Abstract

Unbalanced sample groups tend to yield models with a higher prevalence of predominant classes. A sample group with balanced classes contributes to the development of more robust models with improved predictive capability to classify classes equally. In the literature, two methodologies for sample balancing can be found: elimination (undersampling) and synthetic sample generation (oversampling). Undersampling methodologies result in the loss of real samples, while oversampling methods may introduce issues related to adding non-real signals to the original spectra. To overcome these challenges, this paper aimed to utilize Principal Component Analysis (PCA) for the generation of virtual samples (synthetic samples and artificial outliers) to balance data in multivariate classification models. The proposed methodology was applied to data from mid-infrared spectroscopy (MIR) and high-resolution mass spectrometry (HRMS) with Partial Least Squares Discriminant Analysis (PLS-DA) and Support Vector Machine (SVM) models.

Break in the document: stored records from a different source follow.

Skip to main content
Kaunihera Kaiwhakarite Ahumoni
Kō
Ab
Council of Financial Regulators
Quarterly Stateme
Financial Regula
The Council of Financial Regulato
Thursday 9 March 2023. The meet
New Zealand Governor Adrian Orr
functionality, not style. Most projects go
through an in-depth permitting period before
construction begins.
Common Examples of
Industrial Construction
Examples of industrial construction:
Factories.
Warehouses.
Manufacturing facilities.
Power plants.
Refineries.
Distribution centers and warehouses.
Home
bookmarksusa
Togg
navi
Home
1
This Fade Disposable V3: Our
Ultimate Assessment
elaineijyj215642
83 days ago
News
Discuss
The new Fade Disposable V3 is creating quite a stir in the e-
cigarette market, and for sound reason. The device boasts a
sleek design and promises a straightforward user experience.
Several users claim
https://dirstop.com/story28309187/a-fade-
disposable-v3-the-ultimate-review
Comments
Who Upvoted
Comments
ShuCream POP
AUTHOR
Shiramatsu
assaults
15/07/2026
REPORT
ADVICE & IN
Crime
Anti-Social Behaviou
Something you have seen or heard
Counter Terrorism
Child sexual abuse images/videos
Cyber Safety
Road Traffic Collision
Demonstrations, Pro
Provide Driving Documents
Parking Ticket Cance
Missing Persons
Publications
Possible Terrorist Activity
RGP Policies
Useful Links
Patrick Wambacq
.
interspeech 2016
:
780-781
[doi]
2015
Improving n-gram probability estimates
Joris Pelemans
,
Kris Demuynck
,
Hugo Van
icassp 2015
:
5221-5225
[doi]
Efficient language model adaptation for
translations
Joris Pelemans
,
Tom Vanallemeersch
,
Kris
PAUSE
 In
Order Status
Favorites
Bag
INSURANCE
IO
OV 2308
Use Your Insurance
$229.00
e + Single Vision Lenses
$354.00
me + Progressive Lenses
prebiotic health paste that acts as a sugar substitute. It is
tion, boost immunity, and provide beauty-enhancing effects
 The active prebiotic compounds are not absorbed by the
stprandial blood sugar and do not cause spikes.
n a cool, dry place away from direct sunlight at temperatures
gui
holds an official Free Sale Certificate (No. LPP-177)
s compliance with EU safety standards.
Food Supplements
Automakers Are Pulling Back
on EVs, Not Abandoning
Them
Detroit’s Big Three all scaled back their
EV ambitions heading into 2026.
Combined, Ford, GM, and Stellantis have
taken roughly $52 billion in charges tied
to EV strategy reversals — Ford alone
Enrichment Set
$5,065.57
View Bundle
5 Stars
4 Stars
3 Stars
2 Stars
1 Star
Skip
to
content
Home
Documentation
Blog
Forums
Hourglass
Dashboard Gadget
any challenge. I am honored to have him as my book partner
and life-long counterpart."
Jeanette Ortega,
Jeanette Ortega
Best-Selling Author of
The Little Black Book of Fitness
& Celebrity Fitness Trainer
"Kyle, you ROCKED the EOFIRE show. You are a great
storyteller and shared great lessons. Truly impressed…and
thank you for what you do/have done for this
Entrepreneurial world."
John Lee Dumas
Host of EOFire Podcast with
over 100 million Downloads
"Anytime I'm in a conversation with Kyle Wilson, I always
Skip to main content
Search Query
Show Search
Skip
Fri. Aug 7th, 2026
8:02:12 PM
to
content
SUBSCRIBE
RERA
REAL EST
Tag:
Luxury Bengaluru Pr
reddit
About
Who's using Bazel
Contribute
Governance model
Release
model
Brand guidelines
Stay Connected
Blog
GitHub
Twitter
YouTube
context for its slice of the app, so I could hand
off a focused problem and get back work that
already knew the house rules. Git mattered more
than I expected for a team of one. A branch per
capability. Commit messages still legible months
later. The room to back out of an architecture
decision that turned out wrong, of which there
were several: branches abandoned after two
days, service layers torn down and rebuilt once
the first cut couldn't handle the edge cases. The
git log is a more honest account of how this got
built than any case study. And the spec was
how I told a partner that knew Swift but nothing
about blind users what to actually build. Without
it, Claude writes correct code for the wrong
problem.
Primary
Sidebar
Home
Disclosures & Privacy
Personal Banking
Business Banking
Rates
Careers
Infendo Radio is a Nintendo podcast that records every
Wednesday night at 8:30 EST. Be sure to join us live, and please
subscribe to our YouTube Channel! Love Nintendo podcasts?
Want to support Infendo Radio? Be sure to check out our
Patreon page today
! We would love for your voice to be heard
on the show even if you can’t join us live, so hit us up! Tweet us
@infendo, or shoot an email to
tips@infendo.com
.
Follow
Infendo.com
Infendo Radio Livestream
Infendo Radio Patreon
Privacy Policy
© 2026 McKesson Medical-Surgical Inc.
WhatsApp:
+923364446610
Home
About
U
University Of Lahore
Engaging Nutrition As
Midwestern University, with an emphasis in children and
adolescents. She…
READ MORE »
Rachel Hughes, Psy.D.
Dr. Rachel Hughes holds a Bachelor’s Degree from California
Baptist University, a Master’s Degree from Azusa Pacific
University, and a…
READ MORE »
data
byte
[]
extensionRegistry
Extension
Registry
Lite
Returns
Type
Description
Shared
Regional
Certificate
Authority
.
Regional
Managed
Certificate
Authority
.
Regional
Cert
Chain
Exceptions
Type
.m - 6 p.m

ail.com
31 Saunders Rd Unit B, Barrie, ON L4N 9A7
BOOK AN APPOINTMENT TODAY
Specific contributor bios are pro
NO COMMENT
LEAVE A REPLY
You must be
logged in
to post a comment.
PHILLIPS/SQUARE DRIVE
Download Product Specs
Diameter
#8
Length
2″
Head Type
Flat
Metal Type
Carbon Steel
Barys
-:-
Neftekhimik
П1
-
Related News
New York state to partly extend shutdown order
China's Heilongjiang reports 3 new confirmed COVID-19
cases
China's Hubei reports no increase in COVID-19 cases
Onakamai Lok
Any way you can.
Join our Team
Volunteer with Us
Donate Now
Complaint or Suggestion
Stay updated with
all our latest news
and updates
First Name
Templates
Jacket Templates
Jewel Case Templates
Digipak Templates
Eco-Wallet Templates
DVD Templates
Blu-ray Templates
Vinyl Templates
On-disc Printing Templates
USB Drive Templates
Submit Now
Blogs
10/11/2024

The constructed models demonstrate that the addition of virtual samples enhances performance parameters (e.g., false negative rate, false positive rate, accuracy, sensitivity, specificity, among others) compared to unbalanced models, while also mitigating overfitting (a problem found in unbalanced models). Performance parameters exhibited a more significant improvement percentage using the non-linear model (SVM) compared to the linear model (PLS-DA). Furthermore, the created virtual spectra do not introduce new signals, i.e., original, and virtual spectra exhibit a similar spectral profile, differing only in the intensity levels. Finally, all models demonstrated good predictive capability according to permutation testing for the binary model developed in this work, limiting the rate of class permutation retention (between 40 % and 60 % of the y-vector remained in the original class). All created models exhibited accuracy values higher than the accuracy distribution of models with permuted classes for the test group.